New computational center brings focus and order to the study of turbulence

May. 6, 2013

Greg Burton and David Dawson of the Turbulence Analysis and Simulation Center discuss a simulation of high Schmidt-number mixing by a turbulent jet. Photo by Jacqueline McBride/LLNL (Download Image)

New computational center brings focus and order to the study of turbulence

Donald B Johnston,, 925-423-4902
The Turbulence Analysis and Simulation Center (TASC) in the Computational Engineering Division (CED) is now open for business and ready to serve Laboratory research programs and to work with partners in industry. The TASC also recently launched its new external Website .

The first-of-its-kind center at LLNL, the TASC will focus on high-performance simulation and analysis of turbulent mixing and reacting flows using advanced numerical methods, developed at the Lab and in academia with DOE funding, to study these problems via massively parallel computation.

"Turbulent combustion, mixing and transport problems arise in a variety of research contexts, including the study of jet, rocket and internal combustion engine design, laser fusion, climate change, weather forecasting, pollutant dispersion, wind power, aeroacoustics, and a variety of national security applications" said Greg Burton, who along with David Dawson, is taking a leading role in developing and running the center. But apart from a few isolated groups working on particular problems at the Lab, there has been no effort, until now, to concentrate this expertise or make these advanced numerical methods available for routine use widely at the Lab. "We saw a broad need and created a center that combines a staff with deep analytical understanding of these flows with the most advanced, state-of-the-art numerical methods available anywhere," said Burton.

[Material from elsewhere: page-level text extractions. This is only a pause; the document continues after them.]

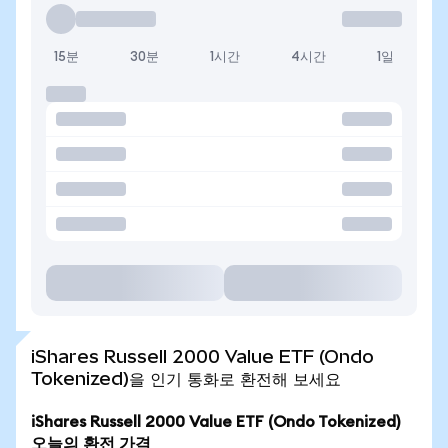
15분
30분
1시간
4시간
1일
iShares Russell 2000 Value ETF (Ondo
Tokenized)을 인기 통화로 환전해 보세요
iShares Russell 2000 Value ETF (Ondo Tokenized)
오늘의 환전 가격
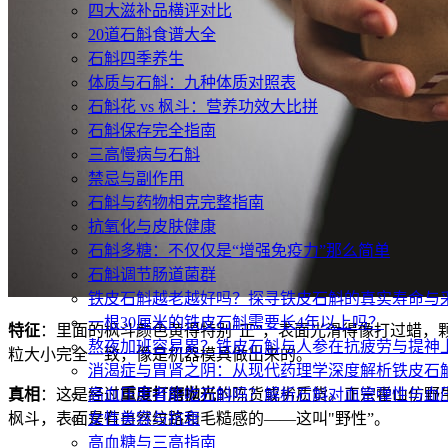
四大滋补品横评对比
20道石斛食谱大全
石斛四季养生
体质与石斛：九种体质对照表
石斛花 vs 枫斗：营养功效大比拼
石斛保存完全指南
三高慢病与石斛
禁忌与副作用
石斛与药物相克完整指南
抗氧化与皮肤健康
石斛多糖：不仅仅是“增强免疫力”那么简单
石斛调节肠道菌群
铁皮石斛越老越好吗？探寻铁皮石斛的真实寿命与
一根30厘米的铁皮石斛需要长4年以上吗？
特征
：里面的枫斗颜色黄得特别"正”，表面光滑得像打过蜡，
熬夜加班容易累？铁皮石斛与人参在抗疲劳与提神
粒大小完全一致，像是机器模具做出来的。
消渴症与胃肾之阴：从现代药理学深度解析铁皮石
真相
：这是经过
重度打磨抛光
的陈货或劣质货。正宗霍山仿野
高血压患者能吃石斛吗？解析石斛对血管弹性与血
枫斗，表面是有自然纹路和毛糙感的——这叫"野性”。
女性美容与抗衰
高血糖与三高指南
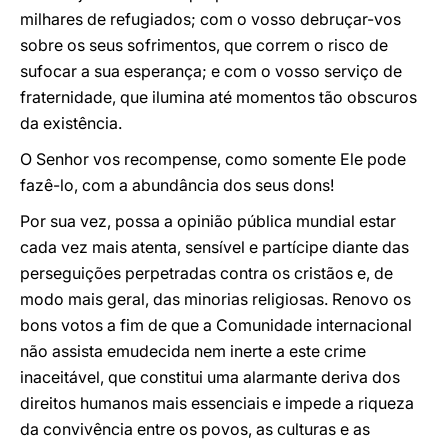
milhares de refugiados; com o vosso debruçar-vos
sobre os seus sofrimentos, que correm o risco de
sufocar a sua esperança; e com o vosso serviço de
fraternidade, que ilumina até momentos tão obscuros
da existência.
O Senhor vos recompense, como somente Ele pode
fazê-lo, com a abundância dos seus dons!
Por sua vez, possa a opinião pública mundial estar
cada vez mais atenta, sensível e partícipe diante das
perseguições perpetradas contra os cristãos e, de
modo mais geral, das minorias religiosas. Renovo os
bons votos a fim de que a Comunidade internacional
não assista emudecida nem inerte a este crime
inaceitável, que constitui uma alarmante deriva dos
direitos humanos mais essenciais e impede a riqueza
da convivência entre os povos, as culturas e as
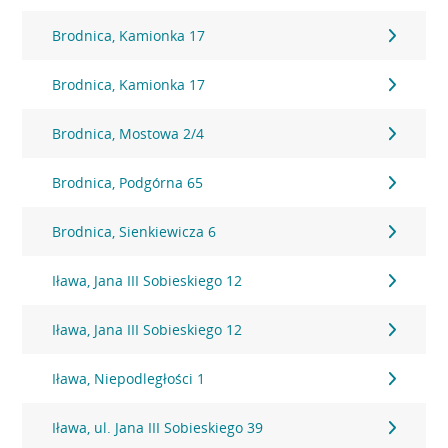
Brodnica, Kamionka 17
Brodnica, Kamionka 17
Brodnica, Mostowa 2/4
Brodnica, Podgórna 65
Brodnica, Sienkiewicza 6
Iława, Jana III Sobieskiego 12
Iława, Jana III Sobieskiego 12
Iława, Niepodległości 1
Iława, ul. Jana III Sobieskiego 39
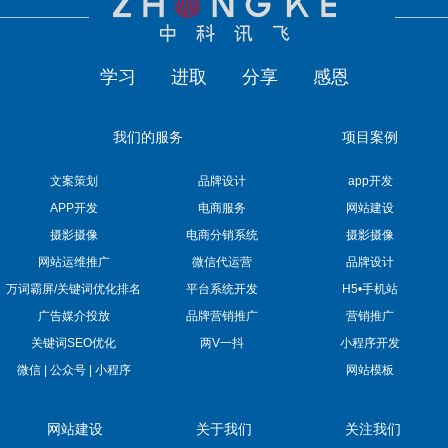
学习
进取
分享
感恩
我们的服务
项目案例
文案策划
品牌设计
app开发
APP开发
电商服务
网站建设
摄影摄像
电商分销系统
摄影摄像
网站运维推广
微信代运营
品牌设计
万词霸屏/关键词优化排名
平台系统开发
H5•手机站
广告媒介投放
品牌营销推广
营销推广
关键词SEO优化
两V一抖
小程序开发
微信 | 公众号 | 小程序
网站模板
网站建设
关于我们
关注我们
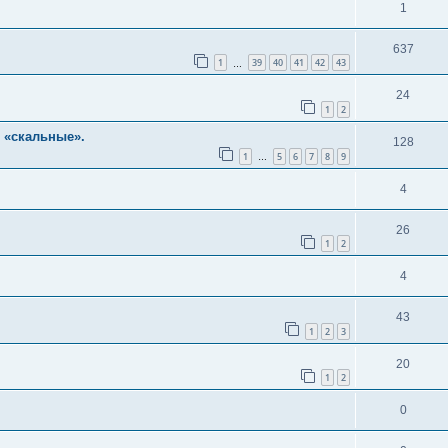
1
637
1
39
40
41
42
43
…
24
1
2
ли «скальные».
128
1
5
6
7
8
9
…
4
26
1
2
4
43
1
2
3
20
1
2
0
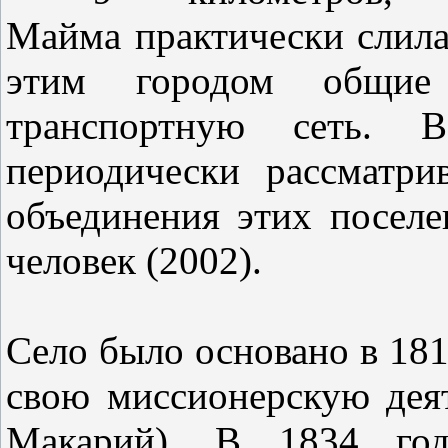
Майма практически слила
этим городом общие
транспортную сеть. В
периодически рассматри
объединения этих поселе
человек (2002).
Село было основано в 1811
свою миссионерскую деят
Макарий). В 1834 год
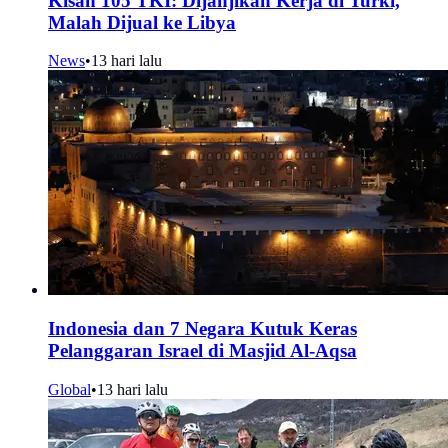
Kisah 105 TKI: Dijanjikan Kerja di Turki,
Malah Dijual ke Libya
News
•
13 hari lalu
Indonesia dan 7 Negara Kutuk Keras
Pelanggaran Israel di Masjid Al-Aqsa
Global
•
13 hari lalu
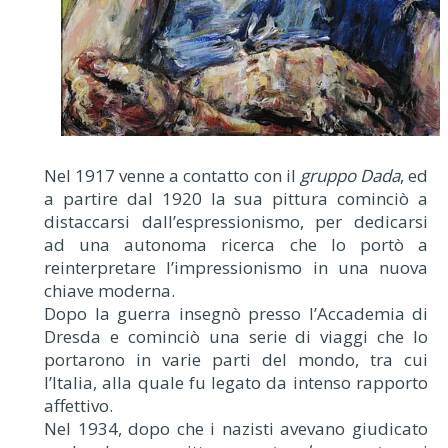
Nel 1917 venne a contatto con il
gruppo Dada
, ed
a partire dal 1920 la sua pittura cominciò a
distaccarsi dall’espressionismo, per dedicarsi
ad una autonoma ricerca che lo portò a
reinterpretare l’impressionismo in una nuova
chiave moderna.
Dopo la guerra insegnò presso l’Accademia di
Dresda e cominciò una serie di viaggi che lo
portarono in varie parti del mondo, tra cui
l’Italia, alla quale fu legato da intenso rapporto
affettivo.
Nel 1934, dopo che i nazisti avevano giudicato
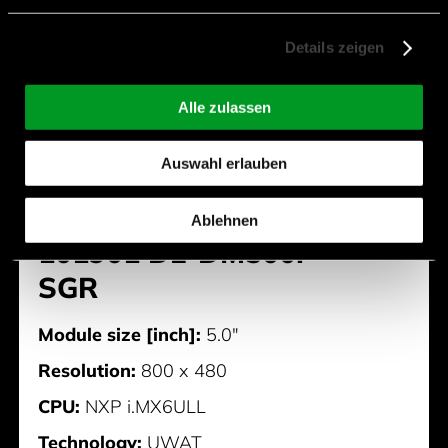
101903 DL-DM900i-SGR
Details zeigen
Alle zulassen
Auswahl erlauben
Ablehnen
101901 DL-DM500i-
SGR
Module size [inch]:
5.0"
Resolution:
800 x 480
CPU:
NXP i.MX6ULL
Technology:
UWAT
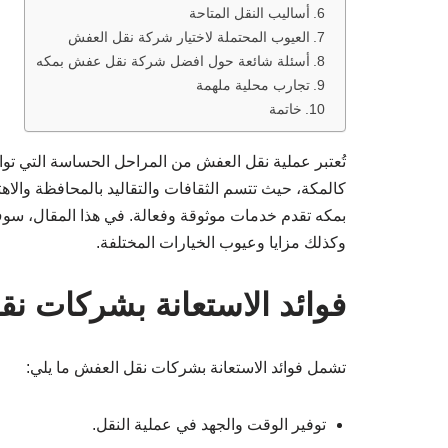
أساليب النقل المتاحة
العيوب المحتملة لاختيار شركة نقل العفش
أسئلة شائعة حول افضل شركة نقل عفش بمكه
تجارب محلية ملهمة
خاتمة
تُعتبر عملية نقل العفش من المراحل الحساسة التي توا
كالمكة، حيث تتسم الثقافات والتقاليد بالمحافظة والا
بمكه تقدم خدمات موثوقة وفعالة. في هذا المقال، سوف 
وكذلك مزايا وعيوب الخيارات المختلفة.
فوائد الاستعانة بشركات ن
تشمل فوائد الاستعانة بشركات نقل العفش ما يلي:
توفير الوقت والجهد في عملية النقل.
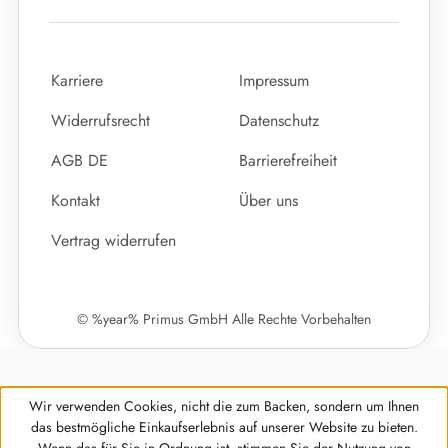
Karriere
Impressum
Widerrufsrecht
Datenschutz
AGB DE
Barrierefreiheit
Kontakt
Über uns
Vertrag widerrufen
© %year% Primus GmbH Alle Rechte Vorbehalten
Wir verwenden Cookies, nicht die zum Backen, sondern um Ihnen
das bestmögliche Einkaufserlebnis auf unserer Website zu bieten.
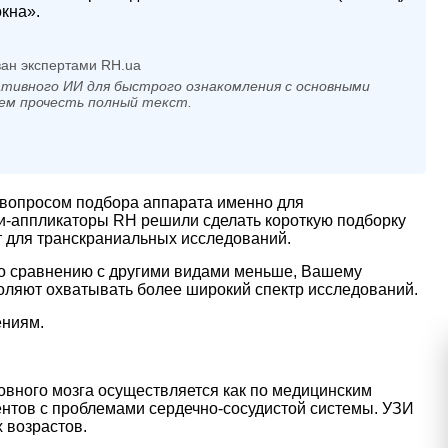
кна».
ан экспертами RH.ua
тивного ИИ для быстрого ознакомления с основными
ем прочесть полный текст.
вопросом подбора аппарата именно для
чи-аппликаторы RH решили сделать короткую подборку
т для транскраниальных исследований.
по сравнению с другими видами меньше, Вашему
ляют охватывать более широкий спектр исследований.
ениям.
овного мозга осуществляется как по медицинским
ентов с проблемами сердечно-сосудистой системы. УЗИ
 возрастов.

The result, he said, will be "a leap in the sophistication and fidelity of the analysis we can do at the Lab relating to turbulent reactive and mixing flows." They are among the "most difficult problems to study on a computer," he said. "They are inherently three-dimensional systems, which means that computationally cheaper one or two dimensional studies, which are routinely used at the Lab and in industry, cannot capture many of their essential characteristics." Instead, proper study of these problems requires fully three-dimensional simulations, which are generally only possible on massively parallel supercomputers. "Very few institutions have both the know-how and the computational capability that we have concentrated here at the TASC to study these problems in all their real-world complexity," said Burton.

The TASC staff, including member Katie Lundquist and postdoc Charles Reid, "have a collective 30 years experience in the study and simulation of turbulent mixing and reacting flows," Burton said.

The TASC is also highlighting Burton's own Nonlinear LES (nLES) method, which he first developed with Professor Werner Dahm at the University of Michigan, and then significantly extended as a Postdoc and Senior Fellow at Stanford University, and here at LLNL. The nLES Method already has a number of firsts to its credit. It is the first turbulence modeling approach that can capture the local, instantaneous structure of energy transfer at the small scales in a turbulent flow, the first to calculate weakly diffusive turbulent mixing, like soot transport in the atmosphere, and the first to study ultra-high Atwood number Rayleigh-Taylor flows, of central interest to inertial confinement fusion research. These "have been 'holy-grails' of turbulence modeling for the past 50 years," said Burton, "and with the TASC, we make these revolutionary capabilities available for routine engineering analysis at the Lab."

The TASC is already working on several Lab projects, including the study of aeroacoustic noise generation by turbulence, and the turbulent mixing of contaminants in a programmatic application. TASC staff members are also collaborating with General Electric Global Research (GE) as part of the hpc4energy Incubator program, managed by the High Performance Computing Innovation Center (HPCIC), to evaluate the latest numerical methods for high fidelity simulation of turbulent spray atomization in massively parallel configurations - simulations that aim to improve the efficiency of jet engine design.

Most recently, and arising from the hpc4energy project, the TASC has been instrumental in obtaining DOE approval to conduct the largest-ever direct numerical simulation of turbulent spray atomization, to be conducted in collaboration with researchers from Cornell University on the Lab's new VULCAN supercomputer in the coming year. Burton predicted that the results of this landmark simulation will define the state-of-the-art for at least the next half-decade, and will permit unprecedented study of the spray atomization process that will lead to the development of more efficient, safer and more reliable jet engine designs.

The TASC also will be hosting a seminar series called "TASC Talks," presenting from time to time speakers on a variety of topics related to their work. Burton and Dawson invite all to visit the TASC website to learn of upcoming presentations, as well as to read write-ups and view animations and graphics from ongoing and past research projects.